Median household income losses between June 2009 and June 2012 occurred for nearly every conceivable demographic group. Family households lost 4.7 percent. Nonfamily households (i.e., people who live alone) lost 7.5 percent. Men who live alone did very badly; they lost 9.4 percent. Households headed by African-Americans did even worse; they lost 11.1 percent. Married-couple households weathered the, um, recovery better than others, but still lost 3.6 percent. Weirdly, two-earner households lost more income (5.9 percent) than one-earner households (4 percent), perhaps because they started out with more income to lose. Households headed by full-time workers lost 5.1 percent. Households headed by private-sector workers lost 4.5 percent, while households headed by government workers lost 3.5 percent.

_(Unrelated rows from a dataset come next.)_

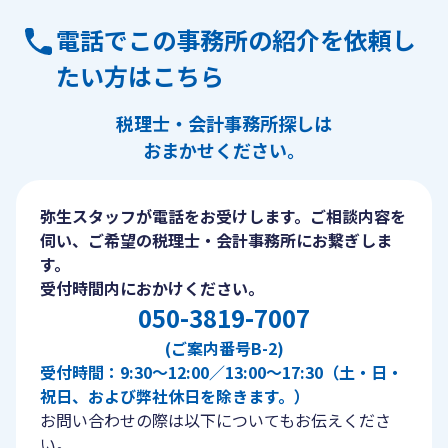
電話でこの事務所の紹介を依頼し
たい方はこちら
税理士・会計事務所探しは
おまかせください。
弥生スタッフが電話をお受けします。ご相談内容を
伺い、ご希望の税理士・会計事務所にお繋ぎしま
す。
受付時間内におかけください。
050-3819-7007
(ご案内番号B-2)
受付時間：9:30〜12:00／13:00〜17:30（土・日・
祝日、および弊社休日を除きます。）
お問い合わせの際は以下についてもお伝えくださ
い。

Income losses occurred at all levels of educational attainment. The steepest losses were for those with “some college, no degree”; they lost 9.3 percent, followed by people with associate’s degrees (8.6 percent), high school grads (6.9 percent), people with bachelor’s degrees or more (5.9 percent), and high school dropouts (5.3 percent). High school dropouts lost the least because they never had much to lose.
I’ve previously noted that a lot more wealth was lost during the recession in Republican regions than in Democratic ones. In that sense, it was a “Republican recession.” This pattern didn’t really continue during the recovery. To be sure, from June 2009 to June 2012 the biggest income losses were in the Republican West (8.5 percent) and the smallest income losses were in the Democratic Midwest (1.1 percent). But income losses were equally bad in the Republican South (4.9 percent) and in the Democratic Northeast (4.9 percent)—two regions that would seem to have absolutely nothing else in common. On a non-regional basis, households in the aggregated red (Republican) states lost slightly less income (5 percent) than in the aggregated blue (Democratic) states (5.2 percent). Since that’s basically a tie, I think we have to conclude that the Republican recession was followed by a bipartisan crap recovery. Swing states, interestingly, did worst of all; households there lost 5.7 percent in income. Maybe things will even up when Obama and Romney spend a king's ransom there this fall.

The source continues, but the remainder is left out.